179. There is another difference between Chinese anti-colonialism and the anti-colonialism of some of the other Asian and African countries. In China, Sun Yat Sen, father of the Republic of China and the creator of modern Chinese nationalism, had a constructive programme to take the place of the colonial and imperial relations which had prevailed between China and the West. He was as fervent in fighting against imperialism as he was in advocating a constructive approach to the economic relations of the present day.
180. Sun Yat Sen advocated the international development of China. On the surface, it might seem a paradox that this supreme nationalist and socialist leader of China should call for the international development of China’s resources. He meant that China could profit and the whole world could profit by economic co-operation. Sun Yat Sen was not afraid of foreign capital or foreign technicians. He wished the new China to welcome foreign capital and foreign technicians.
181. To be sure, China might industrialize itself by its own efforts. If that should be tried, it would take more than a century. Sun Yat Sen was in a hurry, the Chinese people are in a hurry to get industrialization. The natural accumulation of capital in China is terribly slow. The belts of the Chinese people are as tight as they could be. It would be inhuman for any government to force the people to tighten their belts still more so that China might, by a few five-year plans, catch up with the industrialized nations of the West.
182. The example of industrialization in the Soviet Union has almost no meaning for most Asian and African countries. It is frequently forgotten that Bolshevik Russia got a rich heritage from czarist Russia in the form of a vast expanse of land and a good industrial and technological base, a heritage richer than that which most of the newly independent nations of Asia and Africa have to start with. The ratio of population to land is particularly important. That ratio in the Soviet Union is three to five times more favourable than in most Asian countries. In the Soviet Union, it has been physically possible to force the population to accept bare subsistence as a standard of living. If Asian countries should try to follow the Soviet example, their peoples would be forced to live below their present bare subsistence level. Such a policy is physically impossible as well as morally reprehensible.

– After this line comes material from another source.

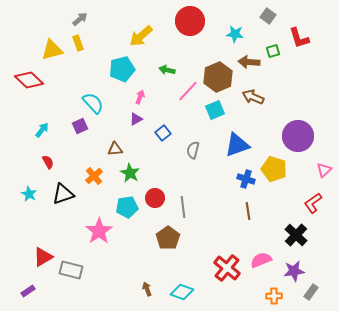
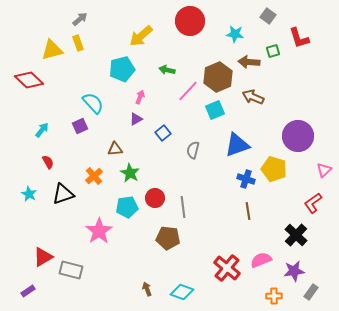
brown pentagon at (168, 238): rotated 30 degrees counterclockwise
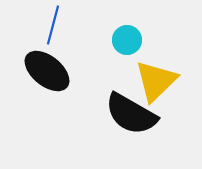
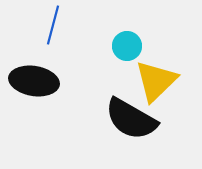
cyan circle: moved 6 px down
black ellipse: moved 13 px left, 10 px down; rotated 30 degrees counterclockwise
black semicircle: moved 5 px down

183. We must look colonialism straight in the face. We must know really what the essence of colonialism is. On the one hand, we must not underestimate its evil. On the other hand, we must not lump together any kind of cultural or economic relationships between industrialized and under-developed countries as colonialism. In the long run, the only guarantee of real independence for the countries in Asia and Africa is industrialization. Fortunately for us, the capitalists of the West, including Wall Street, understand and appreciate economic interdependence and are ready to meet us half-way.
184. It is to the interest of Asian and African countries as it is to the interest of Western countries to negotiate and arrange just and fair terms of economic co-operation. Let us forget the past and work for the present and the future. Along the path of economic co-operation between the industrialized and the underdeveloped countries of the world can be found progress for Asia and Africa and common prosperity for all.